Document layout detection data:
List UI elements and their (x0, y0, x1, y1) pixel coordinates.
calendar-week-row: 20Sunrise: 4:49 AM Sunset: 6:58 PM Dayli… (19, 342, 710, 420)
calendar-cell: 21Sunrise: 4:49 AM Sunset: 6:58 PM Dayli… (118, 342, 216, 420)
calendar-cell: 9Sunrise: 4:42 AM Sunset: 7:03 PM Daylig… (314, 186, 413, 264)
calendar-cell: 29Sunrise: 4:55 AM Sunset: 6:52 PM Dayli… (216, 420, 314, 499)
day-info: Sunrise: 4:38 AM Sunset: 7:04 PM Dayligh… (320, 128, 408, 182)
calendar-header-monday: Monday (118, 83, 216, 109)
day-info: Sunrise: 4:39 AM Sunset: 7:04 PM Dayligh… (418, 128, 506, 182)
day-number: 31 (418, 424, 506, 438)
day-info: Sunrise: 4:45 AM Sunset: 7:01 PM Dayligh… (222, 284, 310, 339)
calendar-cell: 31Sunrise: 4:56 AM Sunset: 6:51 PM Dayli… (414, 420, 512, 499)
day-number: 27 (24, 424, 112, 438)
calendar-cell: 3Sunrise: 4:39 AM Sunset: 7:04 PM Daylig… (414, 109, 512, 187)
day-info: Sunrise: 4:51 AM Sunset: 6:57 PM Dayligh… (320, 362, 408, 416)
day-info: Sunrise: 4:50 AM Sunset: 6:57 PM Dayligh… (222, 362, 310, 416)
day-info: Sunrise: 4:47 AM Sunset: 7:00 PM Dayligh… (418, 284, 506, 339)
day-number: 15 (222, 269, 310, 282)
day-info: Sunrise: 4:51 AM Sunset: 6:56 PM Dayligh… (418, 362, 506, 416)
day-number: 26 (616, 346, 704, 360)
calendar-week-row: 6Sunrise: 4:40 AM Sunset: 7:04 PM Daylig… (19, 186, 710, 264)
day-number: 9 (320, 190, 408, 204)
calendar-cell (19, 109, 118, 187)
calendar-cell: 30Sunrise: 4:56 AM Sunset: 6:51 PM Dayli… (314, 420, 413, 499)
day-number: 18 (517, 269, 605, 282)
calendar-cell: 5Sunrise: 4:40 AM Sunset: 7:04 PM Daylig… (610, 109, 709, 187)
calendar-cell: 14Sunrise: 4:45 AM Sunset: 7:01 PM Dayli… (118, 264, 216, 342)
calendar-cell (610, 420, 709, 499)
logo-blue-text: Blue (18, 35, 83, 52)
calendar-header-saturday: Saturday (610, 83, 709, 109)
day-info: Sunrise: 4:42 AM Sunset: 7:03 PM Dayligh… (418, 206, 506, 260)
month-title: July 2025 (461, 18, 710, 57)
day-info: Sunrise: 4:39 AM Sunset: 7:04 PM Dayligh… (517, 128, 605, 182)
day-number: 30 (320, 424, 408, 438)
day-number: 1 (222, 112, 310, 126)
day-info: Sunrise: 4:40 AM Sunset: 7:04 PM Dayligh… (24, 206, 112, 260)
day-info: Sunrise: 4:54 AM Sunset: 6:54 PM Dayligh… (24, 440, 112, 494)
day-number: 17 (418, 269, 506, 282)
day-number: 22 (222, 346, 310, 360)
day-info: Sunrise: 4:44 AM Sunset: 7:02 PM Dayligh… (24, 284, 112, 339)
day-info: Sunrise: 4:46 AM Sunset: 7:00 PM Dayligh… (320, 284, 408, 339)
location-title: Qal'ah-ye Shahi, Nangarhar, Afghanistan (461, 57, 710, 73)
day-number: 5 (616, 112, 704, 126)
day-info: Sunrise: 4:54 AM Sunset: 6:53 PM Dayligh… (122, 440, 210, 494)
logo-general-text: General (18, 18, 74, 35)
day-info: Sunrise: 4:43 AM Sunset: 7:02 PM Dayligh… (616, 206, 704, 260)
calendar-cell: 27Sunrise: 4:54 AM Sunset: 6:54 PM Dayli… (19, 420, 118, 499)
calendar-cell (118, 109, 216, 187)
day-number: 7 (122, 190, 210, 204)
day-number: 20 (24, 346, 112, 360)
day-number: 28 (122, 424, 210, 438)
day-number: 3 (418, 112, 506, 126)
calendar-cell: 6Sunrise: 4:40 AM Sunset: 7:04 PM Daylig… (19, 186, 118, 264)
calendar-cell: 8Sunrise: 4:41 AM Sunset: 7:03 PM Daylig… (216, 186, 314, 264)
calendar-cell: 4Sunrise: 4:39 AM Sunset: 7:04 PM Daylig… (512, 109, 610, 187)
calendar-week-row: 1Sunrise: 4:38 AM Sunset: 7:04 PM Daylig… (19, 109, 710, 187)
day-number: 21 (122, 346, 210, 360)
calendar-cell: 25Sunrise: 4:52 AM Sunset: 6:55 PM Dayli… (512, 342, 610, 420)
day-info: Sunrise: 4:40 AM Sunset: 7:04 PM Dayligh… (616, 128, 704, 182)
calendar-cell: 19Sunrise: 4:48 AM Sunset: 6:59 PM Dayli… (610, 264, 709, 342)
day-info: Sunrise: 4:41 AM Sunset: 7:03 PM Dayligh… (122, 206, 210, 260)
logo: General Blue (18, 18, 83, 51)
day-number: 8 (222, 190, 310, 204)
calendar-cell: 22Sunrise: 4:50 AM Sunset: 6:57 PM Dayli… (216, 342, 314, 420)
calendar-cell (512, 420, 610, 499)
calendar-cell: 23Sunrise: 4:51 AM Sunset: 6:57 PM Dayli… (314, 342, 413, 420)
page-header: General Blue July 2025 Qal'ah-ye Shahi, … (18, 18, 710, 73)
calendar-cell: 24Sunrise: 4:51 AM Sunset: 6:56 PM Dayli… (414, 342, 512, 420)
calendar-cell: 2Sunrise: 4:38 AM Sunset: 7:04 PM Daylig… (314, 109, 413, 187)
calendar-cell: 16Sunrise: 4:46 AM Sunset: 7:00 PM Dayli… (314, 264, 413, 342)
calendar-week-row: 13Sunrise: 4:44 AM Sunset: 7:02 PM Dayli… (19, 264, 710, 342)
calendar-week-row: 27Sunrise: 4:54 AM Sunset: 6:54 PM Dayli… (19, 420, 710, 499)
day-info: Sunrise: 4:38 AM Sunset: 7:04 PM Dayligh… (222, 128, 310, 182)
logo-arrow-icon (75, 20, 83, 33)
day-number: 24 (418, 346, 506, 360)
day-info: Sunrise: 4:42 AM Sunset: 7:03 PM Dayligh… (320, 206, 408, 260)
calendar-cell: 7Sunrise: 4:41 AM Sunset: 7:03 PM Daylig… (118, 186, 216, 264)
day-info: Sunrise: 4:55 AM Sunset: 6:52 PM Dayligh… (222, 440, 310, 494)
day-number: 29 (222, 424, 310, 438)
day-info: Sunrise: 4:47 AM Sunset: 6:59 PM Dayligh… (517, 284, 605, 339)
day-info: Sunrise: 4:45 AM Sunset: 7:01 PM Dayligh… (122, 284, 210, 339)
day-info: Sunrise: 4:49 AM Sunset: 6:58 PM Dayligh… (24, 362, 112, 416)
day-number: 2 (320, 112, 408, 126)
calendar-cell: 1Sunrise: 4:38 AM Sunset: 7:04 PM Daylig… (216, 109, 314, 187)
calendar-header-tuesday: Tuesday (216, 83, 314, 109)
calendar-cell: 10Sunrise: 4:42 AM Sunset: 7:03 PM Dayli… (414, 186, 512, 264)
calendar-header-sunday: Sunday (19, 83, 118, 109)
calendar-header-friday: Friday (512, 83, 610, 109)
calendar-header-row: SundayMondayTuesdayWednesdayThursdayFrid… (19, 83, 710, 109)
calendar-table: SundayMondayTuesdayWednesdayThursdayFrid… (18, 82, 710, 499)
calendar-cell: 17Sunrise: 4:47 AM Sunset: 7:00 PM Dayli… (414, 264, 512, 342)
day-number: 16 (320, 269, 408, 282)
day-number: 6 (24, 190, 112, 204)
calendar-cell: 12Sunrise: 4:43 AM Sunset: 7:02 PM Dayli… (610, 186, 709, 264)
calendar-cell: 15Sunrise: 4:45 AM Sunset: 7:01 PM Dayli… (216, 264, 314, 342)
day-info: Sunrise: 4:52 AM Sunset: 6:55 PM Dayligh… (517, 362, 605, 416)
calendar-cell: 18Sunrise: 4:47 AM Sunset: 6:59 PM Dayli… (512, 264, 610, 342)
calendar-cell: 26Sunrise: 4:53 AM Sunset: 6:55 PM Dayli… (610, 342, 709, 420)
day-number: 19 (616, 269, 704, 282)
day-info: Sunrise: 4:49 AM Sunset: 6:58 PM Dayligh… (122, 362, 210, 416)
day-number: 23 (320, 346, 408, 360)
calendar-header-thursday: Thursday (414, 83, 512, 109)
--
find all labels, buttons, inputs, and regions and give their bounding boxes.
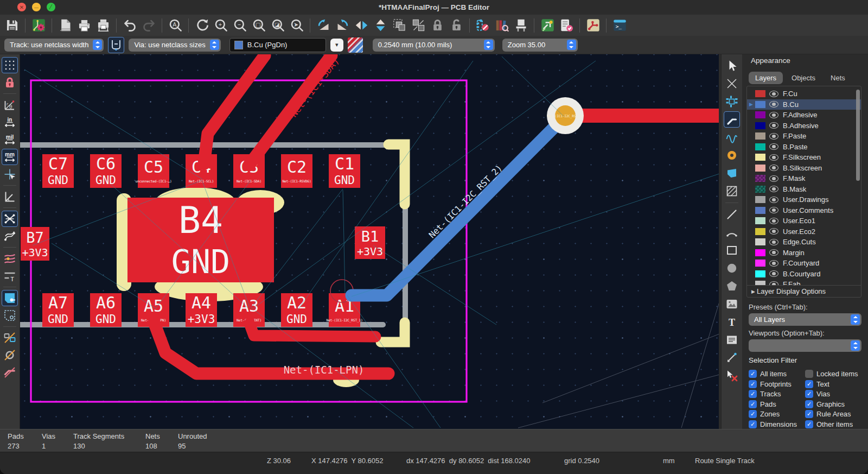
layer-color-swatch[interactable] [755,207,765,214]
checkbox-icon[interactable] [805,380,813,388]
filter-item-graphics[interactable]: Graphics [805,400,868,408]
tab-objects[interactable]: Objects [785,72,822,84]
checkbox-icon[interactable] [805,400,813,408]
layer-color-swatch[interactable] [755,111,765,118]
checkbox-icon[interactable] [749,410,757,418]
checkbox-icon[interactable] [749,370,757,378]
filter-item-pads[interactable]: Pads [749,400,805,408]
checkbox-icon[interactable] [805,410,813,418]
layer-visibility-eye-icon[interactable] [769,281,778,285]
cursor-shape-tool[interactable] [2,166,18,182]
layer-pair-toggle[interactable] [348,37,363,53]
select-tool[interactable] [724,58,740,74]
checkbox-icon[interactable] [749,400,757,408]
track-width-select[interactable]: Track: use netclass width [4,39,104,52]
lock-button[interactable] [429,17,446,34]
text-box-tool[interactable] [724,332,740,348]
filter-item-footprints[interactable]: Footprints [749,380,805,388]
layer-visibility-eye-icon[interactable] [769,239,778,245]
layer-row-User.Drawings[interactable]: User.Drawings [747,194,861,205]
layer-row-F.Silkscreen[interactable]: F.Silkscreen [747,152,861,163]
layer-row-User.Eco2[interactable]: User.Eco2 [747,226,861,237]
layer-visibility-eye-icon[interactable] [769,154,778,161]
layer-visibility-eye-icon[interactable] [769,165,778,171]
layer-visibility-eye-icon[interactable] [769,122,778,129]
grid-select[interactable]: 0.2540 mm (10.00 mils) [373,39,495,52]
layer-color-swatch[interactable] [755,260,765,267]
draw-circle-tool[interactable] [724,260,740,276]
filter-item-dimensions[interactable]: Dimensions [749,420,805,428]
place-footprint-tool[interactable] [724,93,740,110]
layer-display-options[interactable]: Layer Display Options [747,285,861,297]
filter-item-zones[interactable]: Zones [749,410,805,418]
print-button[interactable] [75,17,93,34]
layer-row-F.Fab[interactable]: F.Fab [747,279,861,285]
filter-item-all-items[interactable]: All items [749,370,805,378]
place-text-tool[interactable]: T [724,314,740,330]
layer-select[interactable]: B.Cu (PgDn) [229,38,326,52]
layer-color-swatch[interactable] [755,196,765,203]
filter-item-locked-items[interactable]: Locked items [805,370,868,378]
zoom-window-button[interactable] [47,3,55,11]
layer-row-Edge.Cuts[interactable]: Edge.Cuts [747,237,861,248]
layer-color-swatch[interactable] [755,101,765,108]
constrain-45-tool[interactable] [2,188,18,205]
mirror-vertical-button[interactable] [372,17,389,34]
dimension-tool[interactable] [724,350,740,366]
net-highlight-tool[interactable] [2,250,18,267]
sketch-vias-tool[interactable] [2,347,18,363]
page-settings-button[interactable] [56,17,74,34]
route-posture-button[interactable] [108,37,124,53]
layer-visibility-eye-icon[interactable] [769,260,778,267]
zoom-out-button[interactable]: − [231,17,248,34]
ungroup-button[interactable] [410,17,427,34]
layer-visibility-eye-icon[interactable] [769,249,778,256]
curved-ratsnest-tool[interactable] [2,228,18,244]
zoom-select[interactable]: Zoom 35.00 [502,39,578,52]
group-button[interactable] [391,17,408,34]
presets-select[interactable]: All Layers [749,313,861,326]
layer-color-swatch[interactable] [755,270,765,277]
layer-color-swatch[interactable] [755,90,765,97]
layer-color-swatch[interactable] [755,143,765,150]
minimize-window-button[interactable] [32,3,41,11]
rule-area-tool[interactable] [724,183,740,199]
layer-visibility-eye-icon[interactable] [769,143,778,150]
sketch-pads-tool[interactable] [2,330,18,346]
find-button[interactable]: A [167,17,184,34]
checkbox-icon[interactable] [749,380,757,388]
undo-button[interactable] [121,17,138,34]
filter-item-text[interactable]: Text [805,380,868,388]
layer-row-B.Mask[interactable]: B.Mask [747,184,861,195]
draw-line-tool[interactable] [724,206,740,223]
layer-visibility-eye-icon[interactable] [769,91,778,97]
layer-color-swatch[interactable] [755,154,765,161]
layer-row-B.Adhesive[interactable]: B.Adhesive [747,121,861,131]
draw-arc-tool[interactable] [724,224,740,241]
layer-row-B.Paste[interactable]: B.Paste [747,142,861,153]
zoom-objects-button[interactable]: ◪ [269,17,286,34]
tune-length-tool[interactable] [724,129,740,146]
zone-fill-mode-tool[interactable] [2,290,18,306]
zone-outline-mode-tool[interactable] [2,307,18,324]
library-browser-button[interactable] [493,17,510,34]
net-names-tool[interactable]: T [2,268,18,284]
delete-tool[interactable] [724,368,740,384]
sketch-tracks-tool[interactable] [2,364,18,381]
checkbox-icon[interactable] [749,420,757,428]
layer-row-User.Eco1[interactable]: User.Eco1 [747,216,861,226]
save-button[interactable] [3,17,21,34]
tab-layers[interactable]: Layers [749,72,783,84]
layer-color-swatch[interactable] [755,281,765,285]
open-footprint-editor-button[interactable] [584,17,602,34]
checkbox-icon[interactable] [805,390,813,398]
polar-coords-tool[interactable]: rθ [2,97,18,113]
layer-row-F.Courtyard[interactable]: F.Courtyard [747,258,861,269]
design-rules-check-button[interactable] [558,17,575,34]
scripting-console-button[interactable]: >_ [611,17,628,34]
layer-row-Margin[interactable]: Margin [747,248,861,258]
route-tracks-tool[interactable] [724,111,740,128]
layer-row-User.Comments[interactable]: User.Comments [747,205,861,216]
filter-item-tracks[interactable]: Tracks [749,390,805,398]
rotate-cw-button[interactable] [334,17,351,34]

## EXERCISE AIM
Check each line in the data for the word "filter", then report only how many lines contain it.

## ANSWER BELOW
9